:: Directions for this task ::
The expected result is the full set of records, copied precisely, with images dropped.

■ ■ ■ ■ ■

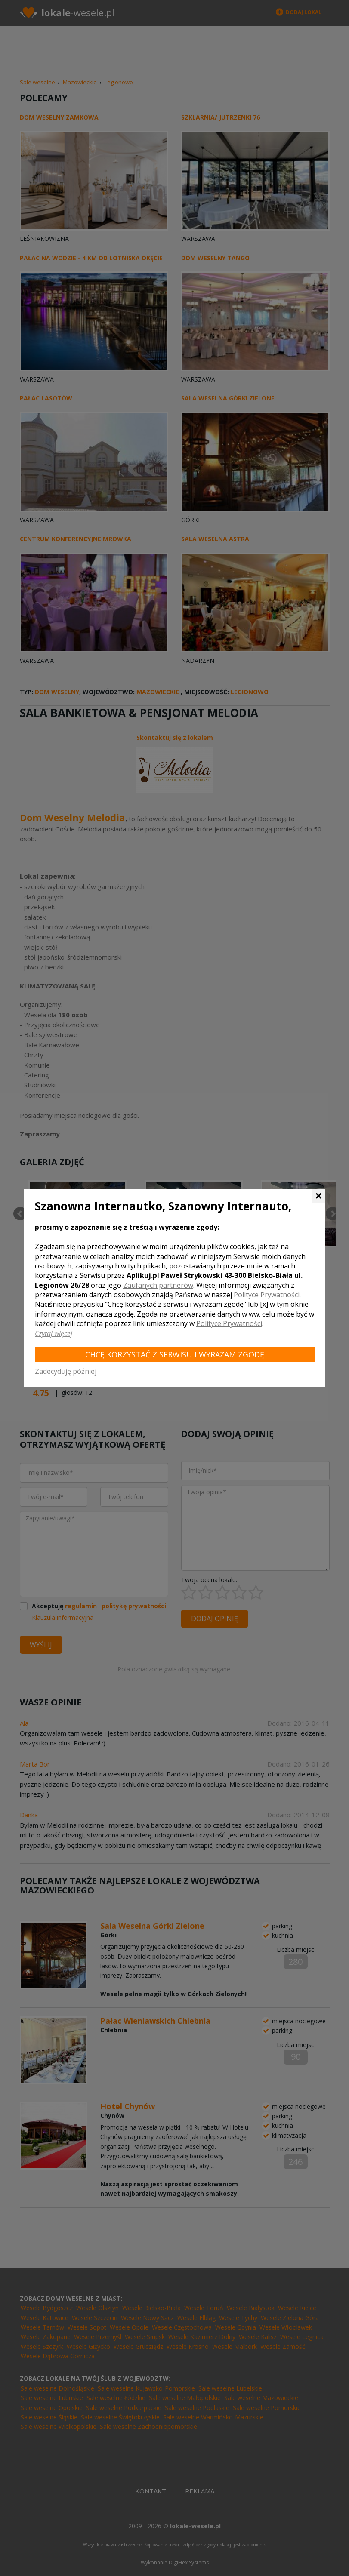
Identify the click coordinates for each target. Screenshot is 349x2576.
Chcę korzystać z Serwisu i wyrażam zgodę (174, 1354)
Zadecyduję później (65, 1371)
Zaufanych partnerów (158, 1285)
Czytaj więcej (53, 1333)
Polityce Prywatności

■ ■ ■ ■ ■

:: Answer space ::
Identify the click coordinates for each target. Screenshot is 349x2576.
Chcę korzystać z Serwisu i wyrażam zgodę (174, 1354)
Zadecyduję później (65, 1371)
Zaufanych partnerów (158, 1285)
Czytaj więcej (53, 1333)
Polityce Prywatności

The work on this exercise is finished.